1. Field of the Invention
The present invention is generally directed toward a method for improving cornering performance in a four wheel drive vehicle by scaling the side-to-side drive torque bias in response to changes in total driveline torque.
2. Description of Related Art
In the area of electronic drive torque distribution control, it is possible to shift drive torque to various driven wheels in accordance with specific vehicle operational conditions and sensed driver needs. During cornering it is advantageous to send more drive torque to the outside wheel of a given drive axle to enhance the transient characteristics of the vehicle's turning behavior.
During situations of combined acceleration and turning it can be particularly difficult to achieve consistent line trace performance when the drive torque is increased and/or decreased either by driver demand and or variations in system functioning. In an attempt to maintain consistent line trace while the drive torque is varied, it is important to maintain a relatively constant yawing moment from the distributed drive torque.
In various state of the art driveline control systems, there is a consistently varying yaw moment from the drive torque at a given trimmed lateral acceleration. As the drive torque increases and/or decreases, the amount of yawing moment changes and the overall line trace is not maintained.

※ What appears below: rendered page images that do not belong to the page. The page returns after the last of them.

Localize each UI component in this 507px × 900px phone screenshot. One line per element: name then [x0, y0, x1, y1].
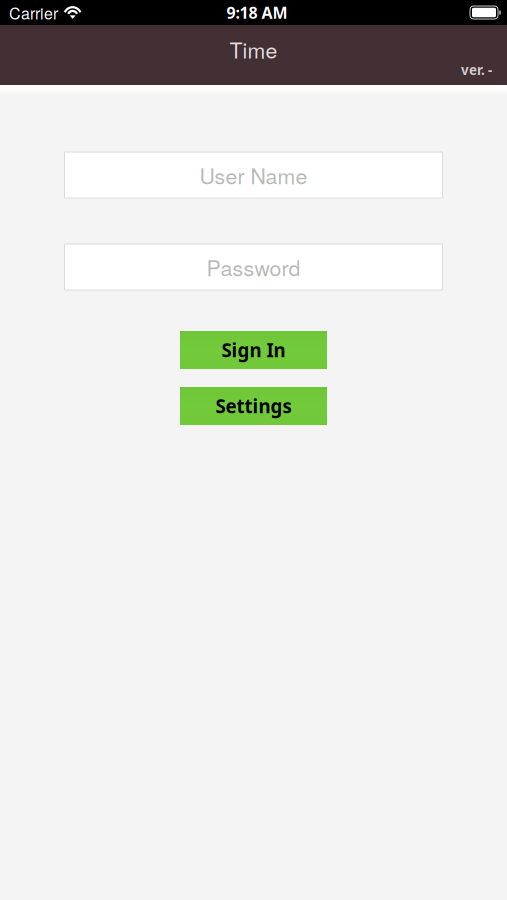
staticText: Password: [206, 252, 300, 282]
staticText: User Name: [200, 160, 308, 190]
staticText: 9:18 AM: [226, 2, 288, 23]
button[interactable]: User Name: [64, 152, 442, 198]
button[interactable]: Password: [64, 244, 442, 290]
staticText: ver. -: [461, 61, 492, 79]
button[interactable]: Sign In: [180, 331, 327, 369]
staticText: Carrier: [9, 1, 58, 24]
staticText: Settings: [216, 393, 292, 419]
button[interactable]: Settings: [180, 387, 327, 425]
staticText: Time: [230, 34, 278, 64]
staticText: Sign In: [222, 337, 286, 363]
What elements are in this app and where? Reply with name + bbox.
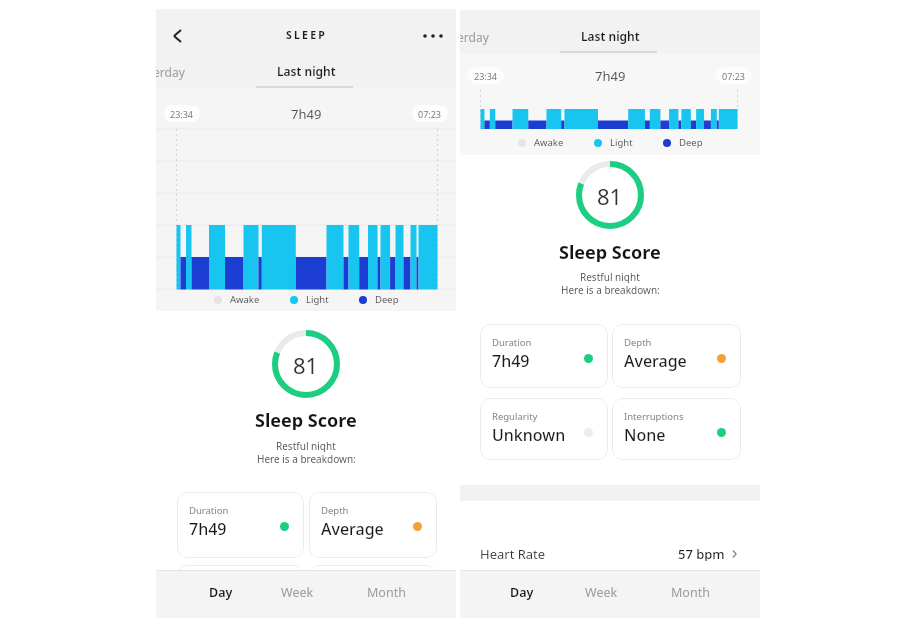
staticText: 23:34 (170, 108, 194, 120)
button[interactable]: Yesterday (156, 59, 190, 83)
staticText: Light (306, 293, 329, 306)
staticText: Here is a breakdown: (257, 452, 356, 465)
staticText: None (624, 424, 666, 446)
button[interactable]: Week (571, 570, 631, 614)
staticText: Interruptions (624, 410, 684, 423)
button[interactable]: Month (354, 570, 418, 614)
staticText: Average (321, 518, 384, 540)
staticText: Awake (534, 136, 564, 149)
staticText: Yesterday (156, 64, 185, 80)
staticText: Sleep Score (559, 240, 661, 262)
staticText: Depth (321, 504, 349, 517)
staticText: Heart Rate (480, 545, 546, 563)
button[interactable]: Day (492, 570, 552, 614)
staticText: Duration (189, 504, 229, 517)
staticText: Sleep Score (255, 408, 357, 430)
staticText: Awake (230, 293, 260, 306)
button[interactable] (177, 565, 304, 605)
staticText: Restful night (276, 439, 336, 452)
staticText: 81 (597, 181, 623, 209)
button[interactable]: Month (658, 570, 722, 614)
staticText: Average (624, 350, 687, 372)
button[interactable]: Heart Rate (460, 538, 760, 568)
staticText: 07:23 (722, 70, 746, 82)
staticText: 07:23 (418, 108, 442, 120)
staticText: Regularity (492, 410, 538, 423)
button[interactable] (418, 23, 448, 49)
button[interactable]: Duration (177, 492, 304, 558)
staticText: Month (671, 584, 710, 601)
staticText: Depth (624, 336, 652, 349)
staticText: 81 (293, 350, 319, 378)
button[interactable]: Depth (309, 492, 437, 558)
staticText: Last night (581, 28, 640, 44)
staticText: Here is a breakdown: (561, 283, 660, 296)
button[interactable]: Yesterday (460, 24, 494, 48)
button[interactable]: Day (191, 570, 251, 614)
staticText: Month (367, 584, 406, 601)
staticText: 23:34 (474, 70, 498, 82)
staticText: Yesterday (460, 29, 489, 45)
staticText: Week (281, 584, 314, 601)
staticText: Unknown (492, 424, 566, 446)
staticText: SLEEP (286, 28, 327, 42)
staticText: 7h49 (291, 105, 322, 123)
button[interactable] (309, 565, 437, 605)
staticText: 7h49 (492, 350, 530, 372)
staticText: Duration (492, 336, 532, 349)
staticText: 7h49 (595, 67, 626, 85)
button[interactable]: Regularity (480, 398, 608, 460)
button[interactable]: Interruptions (612, 398, 741, 460)
staticText: Restful night (580, 270, 640, 283)
staticText: Day (510, 584, 534, 601)
staticText: 57 bpm (678, 545, 725, 561)
button[interactable]: Week (267, 570, 327, 614)
button[interactable]: Depth (612, 324, 741, 388)
staticText: Day (209, 584, 233, 601)
button[interactable]: Last night (550, 27, 670, 45)
staticText: Last night (277, 63, 336, 79)
staticText: Week (585, 584, 618, 601)
button[interactable]: Last night (246, 62, 366, 80)
button[interactable] (164, 23, 190, 49)
staticText: 7h49 (189, 518, 227, 540)
staticText: Light (610, 136, 633, 149)
staticText: Deep (679, 136, 703, 149)
button[interactable]: Duration (480, 324, 608, 388)
staticText: Deep (375, 293, 399, 306)
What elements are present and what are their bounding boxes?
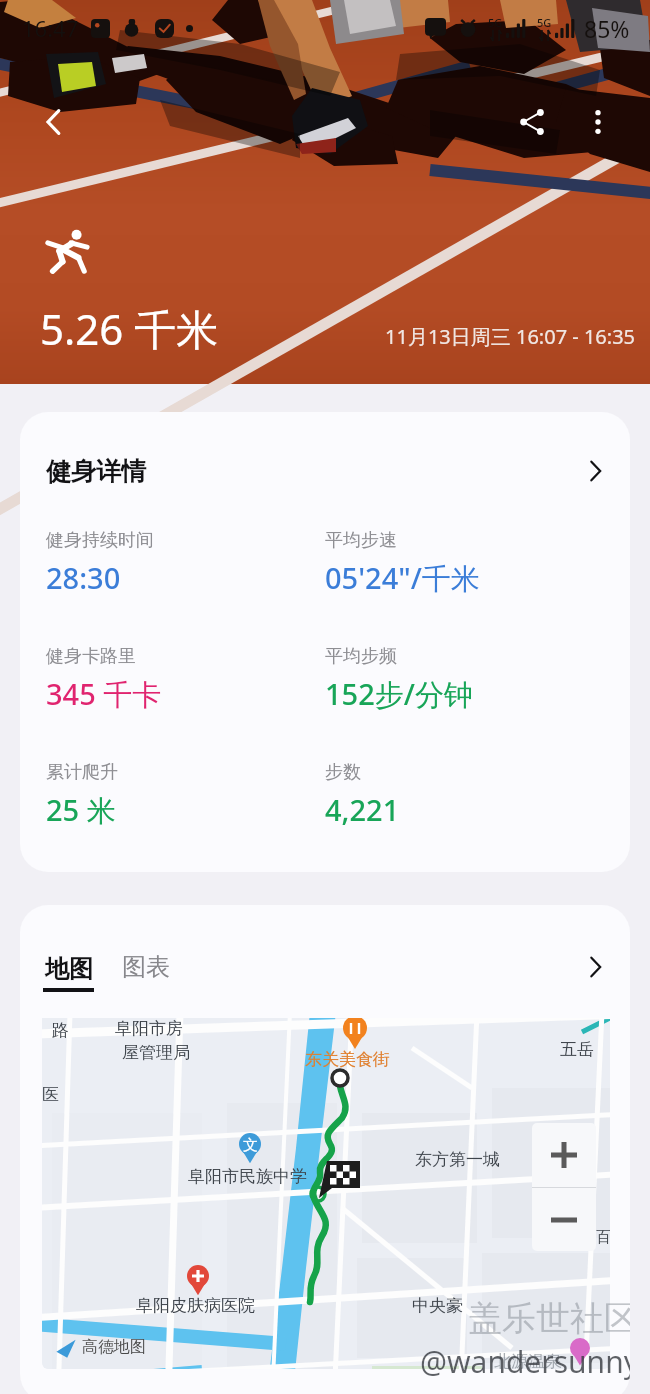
- staticText: 5G: [488, 15, 503, 30]
- staticText: 北源温泉: [494, 1351, 562, 1369]
- button[interactable]: 图表: [122, 952, 170, 993]
- staticText: 阜阳市民族中学: [188, 1166, 307, 1187]
- staticText: 阜阳皮肤病医院: [136, 1295, 255, 1316]
- staticText: 11月13日周三 16:07 - 16:35: [385, 323, 636, 350]
- staticText: 东关美食街: [305, 1049, 390, 1070]
- staticText: 345 千卡: [46, 674, 162, 714]
- staticText: 健身详情: [46, 456, 146, 487]
- button[interactable]: More options: [572, 96, 624, 148]
- button[interactable]: 地图: [43, 954, 94, 992]
- staticText: 健身持续时间: [46, 529, 154, 552]
- staticText: 28:30: [46, 558, 121, 597]
- staticText: 4,221: [325, 790, 400, 829]
- staticText: 东方第一城: [415, 1149, 500, 1170]
- button[interactable]: Back: [28, 96, 80, 148]
- staticText: 25 米: [46, 790, 116, 830]
- staticText: 05'24"/千米: [325, 558, 480, 598]
- staticText: 高德地图: [82, 1337, 146, 1357]
- staticText: 百: [596, 1228, 610, 1247]
- staticText: 盖乐世社区: [468, 1297, 630, 1340]
- button[interactable]: Zoom in: [532, 1123, 596, 1187]
- button[interactable]: Share: [506, 96, 558, 148]
- staticText: 152步/分钟: [325, 674, 473, 714]
- staticText: 累计爬升: [46, 761, 118, 784]
- staticText: 图表: [122, 952, 170, 982]
- staticText: @wandersunny: [420, 1341, 630, 1382]
- staticText: 85%: [584, 13, 630, 44]
- staticText: 16:47: [22, 13, 79, 43]
- staticText: 平均步频: [325, 645, 397, 668]
- staticText: 平均步速: [325, 529, 397, 552]
- staticText: 步数: [325, 761, 361, 784]
- staticText: 地图: [45, 954, 93, 984]
- staticText: 中央豪: [412, 1295, 463, 1316]
- button[interactable]: Open map: [582, 954, 608, 980]
- staticText: 路: [52, 1020, 69, 1041]
- staticText: 文: [243, 1136, 258, 1155]
- staticText: 5G: [537, 15, 552, 30]
- staticText: 屋管理局: [122, 1042, 190, 1063]
- staticText: 阜阳市房: [115, 1018, 183, 1039]
- button[interactable]: 健身详情: [20, 412, 630, 530]
- staticText: 5.26 千米: [40, 300, 219, 357]
- button[interactable]: Zoom out: [532, 1188, 595, 1251]
- staticText: 健身卡路里: [46, 645, 136, 668]
- staticText: 医: [42, 1084, 59, 1105]
- staticText: 五岳: [560, 1039, 594, 1060]
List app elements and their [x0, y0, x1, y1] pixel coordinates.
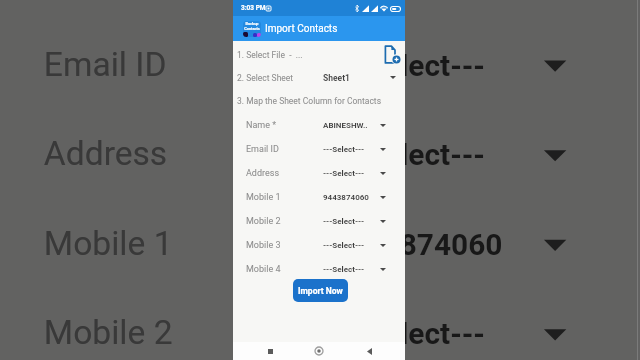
button[interactable]: Email ID — [233, 137, 405, 161]
staticText: ---Select--- — [331, 49, 488, 83]
staticText: Email ID — [246, 144, 279, 155]
staticText: 2. Select Sheet — [237, 73, 294, 83]
staticText: Mobile 3 — [246, 240, 281, 251]
staticText: 3. Map the Sheet Column for Contacts — [237, 96, 382, 106]
staticText: ---Select--- — [323, 169, 365, 178]
staticText: Import Contacts — [265, 23, 338, 35]
button[interactable]: App logo — [243, 21, 261, 37]
button[interactable]: Back — [356, 342, 382, 360]
staticText: Address — [44, 135, 171, 176]
button[interactable]: Name * — [233, 113, 405, 137]
staticText: ---Select--- — [323, 217, 365, 226]
button[interactable]: Home — [306, 342, 332, 360]
staticText: Mobile 2 — [44, 314, 174, 356]
staticText: ---Select--- — [323, 145, 365, 154]
button[interactable]: Address — [233, 161, 405, 185]
button[interactable]: Name * — [0, 0, 637, 20]
staticText: Contacts — [244, 26, 260, 31]
staticText: Email ID — [44, 46, 167, 87]
staticText: 9443874060 — [331, 228, 503, 262]
staticText: Import Now — [298, 286, 343, 296]
button[interactable]: Mobile 1 — [233, 185, 405, 209]
staticText: ---Select--- — [331, 318, 488, 352]
staticText: Mobile 1 — [246, 192, 281, 203]
staticText: ---Select--- — [323, 241, 365, 250]
staticText: Mobile 4 — [246, 264, 281, 275]
button[interactable]: Mobile 4 — [233, 257, 405, 281]
staticText: Backup — [245, 21, 259, 26]
other: Select file — [381, 44, 401, 65]
button[interactable]: 1. Select File - ... — [233, 43, 405, 66]
button[interactable]: Mobile 3 — [233, 233, 405, 257]
staticText: Address — [246, 168, 280, 179]
button[interactable]: Email ID — [0, 20, 637, 109]
button[interactable]: Recents — [257, 342, 283, 360]
button[interactable]: Mobile 2 — [0, 288, 637, 360]
button[interactable]: 2. Select Sheet — [233, 66, 405, 89]
staticText: 1. Select File - ... — [237, 50, 303, 60]
staticText: ---Select--- — [331, 139, 488, 172]
staticText: 3:03 PM — [241, 4, 266, 12]
button[interactable]: Address — [0, 109, 637, 199]
staticText: ABINESHW.. — [323, 121, 368, 130]
staticText: 9443874060 — [323, 193, 369, 202]
button[interactable]: Mobile 1 — [0, 199, 637, 288]
button[interactable]: Import Now — [293, 279, 348, 302]
staticText: Sheet1 — [323, 73, 350, 83]
staticText: Mobile 2 — [246, 216, 281, 227]
staticText: ---Select--- — [323, 265, 365, 274]
button[interactable]: Mobile 2 — [233, 209, 405, 233]
staticText: Mobile 1 — [44, 225, 174, 266]
staticText: Name * — [246, 120, 277, 131]
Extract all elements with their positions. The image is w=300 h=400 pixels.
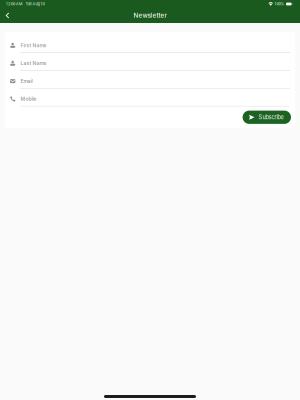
- staticText: Last Name: [20, 60, 46, 66]
- staticText: 100%: [274, 2, 284, 6]
- staticText: Tue Aug 10: [26, 2, 44, 6]
- staticText: First Name: [20, 42, 46, 48]
- button[interactable]: Last Name: [5, 56, 295, 74]
- staticText: Email: [20, 78, 32, 84]
- staticText: Newsletter: [134, 12, 166, 19]
- button[interactable]: Subscribe: [243, 111, 291, 124]
- staticText: Mobile: [20, 96, 36, 102]
- staticText: Subscribe: [258, 114, 284, 121]
- button[interactable]: Back: [0, 8, 22, 23]
- staticText: 12:00 AM: [6, 2, 22, 6]
- button[interactable]: Email: [5, 74, 295, 92]
- button[interactable]: First Name: [5, 38, 295, 56]
- button[interactable]: Mobile: [5, 92, 295, 110]
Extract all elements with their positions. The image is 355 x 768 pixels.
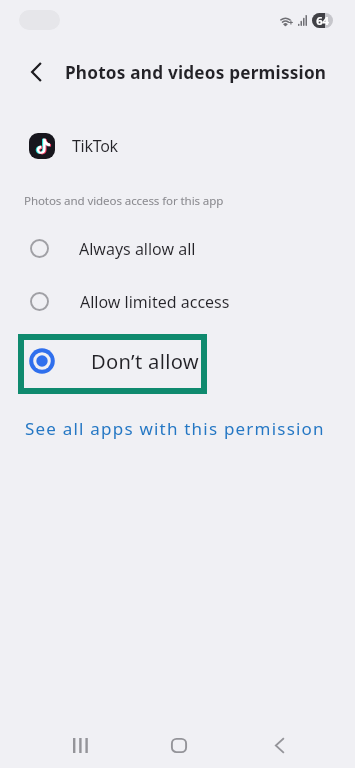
- button[interactable]: Back: [255, 721, 303, 768]
- staticText: 64: [312, 13, 333, 28]
- button[interactable]: TikTok: [0, 124, 355, 168]
- button[interactable]: See all apps with this permission: [0, 410, 355, 444]
- staticText: Don’t allow: [91, 347, 200, 375]
- button[interactable]: Back: [13, 48, 60, 95]
- button[interactable]: Don’t allow: [18, 334, 207, 394]
- button[interactable]: Recent apps: [56, 721, 104, 768]
- staticText: Photos and videos permission: [65, 61, 327, 84]
- staticText: Allow limited access: [80, 291, 230, 313]
- staticText: See all apps with this permission: [25, 417, 325, 440]
- staticText: TikTok: [72, 135, 118, 157]
- staticText: Photos and videos access for this app: [24, 193, 224, 209]
- button[interactable]: Home: [155, 721, 203, 768]
- button[interactable]: Always allow all: [0, 229, 355, 269]
- staticText: Always allow all: [79, 238, 196, 260]
- button[interactable]: Allow limited access: [0, 282, 355, 322]
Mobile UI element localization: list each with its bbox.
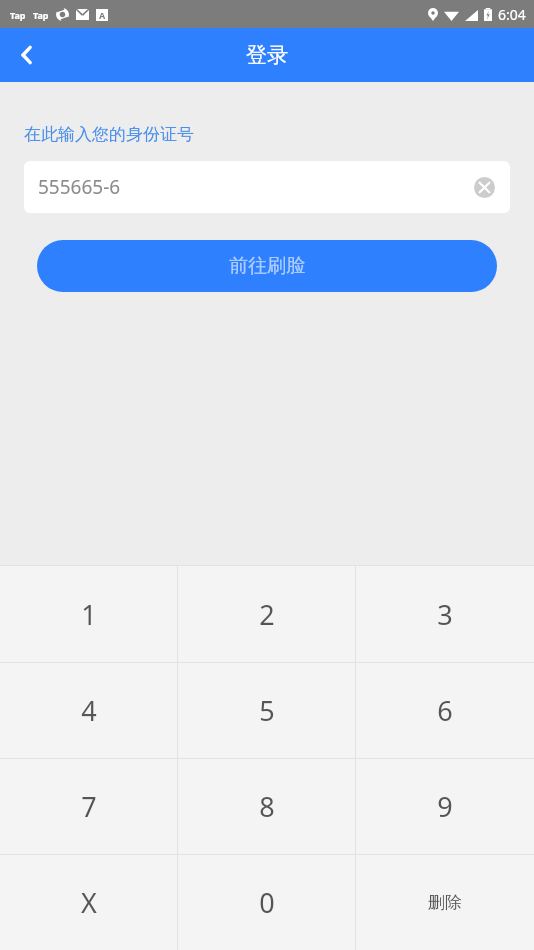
button[interactable]: 3 [356,566,534,662]
staticText: 3 [437,596,453,633]
button[interactable]: 1 [0,566,178,662]
button[interactable]: 5 [178,663,356,758]
button[interactable]: 0 [178,855,356,950]
button[interactable]: 4 [0,663,178,758]
staticText: X [81,884,97,921]
button[interactable]: 9 [356,759,534,854]
staticText: 前往刷脸 [229,254,305,278]
staticText: 6 [437,692,453,729]
staticText: 1 [81,596,97,633]
staticText: 删除 [428,892,462,913]
staticText: 555665-6 [38,174,121,200]
button[interactable]: 2 [178,566,356,662]
button[interactable]: Clear text [468,171,500,203]
button[interactable]: 6 [356,663,534,758]
button[interactable]: X [0,855,178,950]
staticText: 8 [259,788,275,825]
button[interactable]: 前往刷脸 [37,240,497,292]
staticText: 2 [259,596,275,633]
staticText: 7 [81,788,97,825]
staticText: 4 [81,692,97,729]
button[interactable]: Back [0,28,54,82]
staticText: 5 [259,692,275,729]
staticText: 登录 [246,42,288,68]
staticText: Tap [33,9,49,21]
button[interactable]: 8 [178,759,356,854]
button[interactable]: 555665-6 [24,161,510,213]
button[interactable]: 7 [0,759,178,854]
staticText: 0 [259,884,275,921]
staticText: 6:04 [498,5,526,24]
staticText: Tap [10,9,26,21]
staticText: 9 [437,788,453,825]
staticText: A [99,9,106,21]
staticText: 在此输入您的身份证号 [24,124,194,145]
button[interactable]: 删除 [356,855,534,950]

Current practice is illustrated in FIG. 1. The drive torque distribution on a given axle (side-to-side distribution) is biased toward the outside wheel (as represented by different arrow sizes on the wheels) in order to provide enhanced traction and line trace capability. This side-to-side bias (or torque split) creates an “inward” turning moment on the vehicle body and helps to direct the vehicle inward in the turn as drive torque increases. As the total drive torque increases and/or decreases, and the side-to-side bias ratio does not change, the amount of inward yawing moment changes according to the delivered level of drive torque. Because of this behavior, perturbations in the line trace behavior occur. Starting from a quasi-equilibrium position at a prescribed lateral acceleration, as total drive torque is increased the inward yawing moment increases and the vehicle begins to “tighten its line”. Conversely, starting from a quasi-equilibrium position at a prescribed lateral acceleration where there is an existing high level of drive torque and drive torque is lessened, the vehicle begins to “loosen its line” as the inward turning moment is released. Both situations cause noticeable and undesirable disturbances in the driving trajectory. A method and system that avoids these situations is desired.